= Helsingfors Skridskoklubb =

Logo

Helsingfors Skridskoklubb (Swedish; commonly abbreviated to HSK), also known as Helsingin Luistinklubi in Finnish, is the oldest figure skating club in Finland. It was founded in Helsinki in 1875.

==HSK in figure skating==
HSK trains athletes and non-professionals in three figure skating disciplines: single skating, ice dance and synchronized skating. Nadja Franck was an early member. The club's most successful skaters include the ice dance pair Susanna Rahkamo/Petri Kokko, who are the 1995 European champions and 1995 World silver medalists. HSK has synchronized skating teams at all competitive levels: Team Unique at the senior, Team Mystique at the junior, Team Dynamique at the novice and Team Sympatique at the intermediate level. The club trains beginners' teams and teams in the open leagues as well.

===Team Unique===

The senior team Team Unique are the 2013 World and Finnish Champions.

===Team Mystique===

The junior team Team Mystique are the 2004 and 2005 silver medalists at the Junior World Challenge Cup.

===Team Dynamique===
The novice team Team Dynamique are the 2014 and 2016 Finnish Champions.

====Competitive results (2002-12)====

National
| Event | 2002–03 | 2003–04 | 2004–05 | 2005–06 | 2006–07 | 2007–08 | 2008–09 | 2009–10 | 2010–11 | 2011–12 |
| 1st Finnish Championships Qualifier | (no Finnish championships for novices) |  |  |  |  |  |  | 2nd (division II) | 3rd (division I) | 3rd (division I) |
| 2nd Finnish Championships Qualifier | 1st (division II) | 1st (division I) | 1st (division I) |
| Finnish Championships | 5th | 3rd | 2nd |
International
| Event | 2002–03 | 2003–04 | 2004–05 | 2005–06 | 2006–07 | 2007–08 | 2008–09 | 2009–10 | 2010–11 | 2011–12 |
| Finlandia Cup |  |  |  |  |  | 4th |  | 2nd |  |  |
| French Cup | 5th | 4th |  | 2nd | 1st |  |  | 3rd | 1st | 2nd |
| Leon Lurje Trophy |  |  |  |  | 8th | 5th | 4th |  |  |  |
| Swiss Trophy |  |  | 1st |  |  |  |  |  |  |  |

====Competitive results (2012-14)====

National
| Event | 2012–13 | 2013–14 |
| 1st Finnish Championships Qualifier | 2nd (division II) | 1st (division II) |
| 2nd Finnish Championships Qualifier | 2nd (division II) | 1st (division II) |
| Finnish Championships | 2nd | 1st |
International
| Event | 2012–13 | 2013–14 |
| French Cup | 1st | 1st |

===2020 suspension of synchronized skating coach===
In January 2020, the Finnish Figure Skating Association (FFSA) imposed a one-year competition ban on the club's synchronized skating head coach Mirjami Penttinen, for unethical conduct. 12 former junior and senior skaters under Penttinen's coaching had contacted the Finnish Center for Integrity in Sports (FINCIS, in Finnish: Suomen urheilun eettinen keskus, SUEK) and told about their experiences.

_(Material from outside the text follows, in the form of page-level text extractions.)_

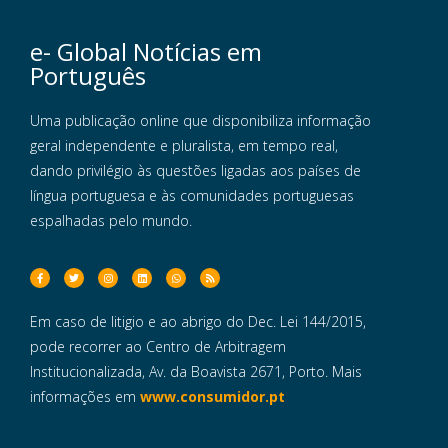
e- Global Notícias em
Português
Uma publicação online que disponibiliza informação
geral independente e pluralista, em tempo real,
dando privilégio às questões ligadas aos países de
língua portuguesa e às comunidades portuguesas
espalhadas pelo mundo.
Em caso de litigio e ao abrigo do Dec. Lei 144/2015,
pode recorrer ao Centro de Arbitragem
Institucionalizada, Av. da Boavista 2671, Porto. Mais
informações em
www.consumidor.pt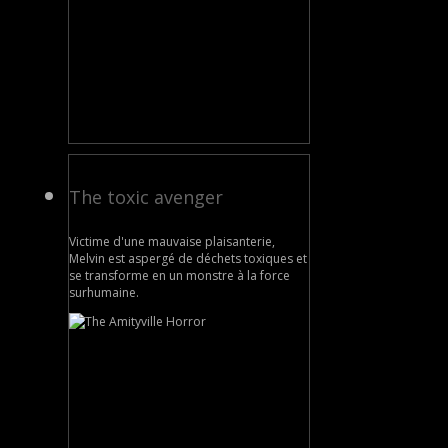
The toxic avenger
Victime d'une mauvaise plaisanterie,
Melvin est aspergé de déchets toxiques et
se transforme en un monstre à la force
surhumaine.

The FINCIS had conducted an investigation and handed its findings over to the FFSA, whose Disciplinary Board found that Penttinen had repeatedly violated ethical rules of sports by using abusive language, yelling and humiliating her coachees, and on several occasions, suggesting that some of her coachees making mistakes during practice should commit suicide. The HSK temporarily suspended Penttinen due to the competition ban.
Penttinen's lawyer denied the accusations and told that Penttinen was "extremely upset, sad, and sorry for the situation."

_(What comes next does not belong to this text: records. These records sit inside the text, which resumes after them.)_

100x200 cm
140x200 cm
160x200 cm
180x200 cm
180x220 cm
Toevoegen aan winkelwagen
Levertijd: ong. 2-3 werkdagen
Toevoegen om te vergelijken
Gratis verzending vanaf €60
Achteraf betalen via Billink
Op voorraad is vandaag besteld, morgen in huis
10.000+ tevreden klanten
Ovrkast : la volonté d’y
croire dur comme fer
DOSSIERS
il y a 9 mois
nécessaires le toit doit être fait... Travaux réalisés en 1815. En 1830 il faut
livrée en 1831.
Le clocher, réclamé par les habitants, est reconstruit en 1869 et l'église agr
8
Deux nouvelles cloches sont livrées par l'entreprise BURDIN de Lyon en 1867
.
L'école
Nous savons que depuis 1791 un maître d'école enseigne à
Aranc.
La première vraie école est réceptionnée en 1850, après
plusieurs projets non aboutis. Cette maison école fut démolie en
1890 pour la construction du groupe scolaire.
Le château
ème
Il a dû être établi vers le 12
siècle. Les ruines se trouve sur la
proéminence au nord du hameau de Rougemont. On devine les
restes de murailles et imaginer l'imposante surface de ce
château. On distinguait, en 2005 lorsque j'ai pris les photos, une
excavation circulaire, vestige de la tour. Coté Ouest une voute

In June 2020 the City of Helsinki decided to reclaim the 2018 subsidies from HSK, totaling approximately €57,000, due to what the City described as "not having abided by good governance and 'fair play' principles." Nasima Razmyar, then-Vice Mayor of Helsinki and then-chair of the Culture and Leisure Committee of the City, deemed the decision as an important precedent demonstrating a "zero tolerance for bullying and humiliation", further adding that "the City has to stick to its principles" when granting subsidies.

==HSK in ice hockey==
HSK had a successful ice hockey team during the 1930s which won the SM-sarja twice (1933 & 1934). The Ice hockey team ceased to exist in early 1950s.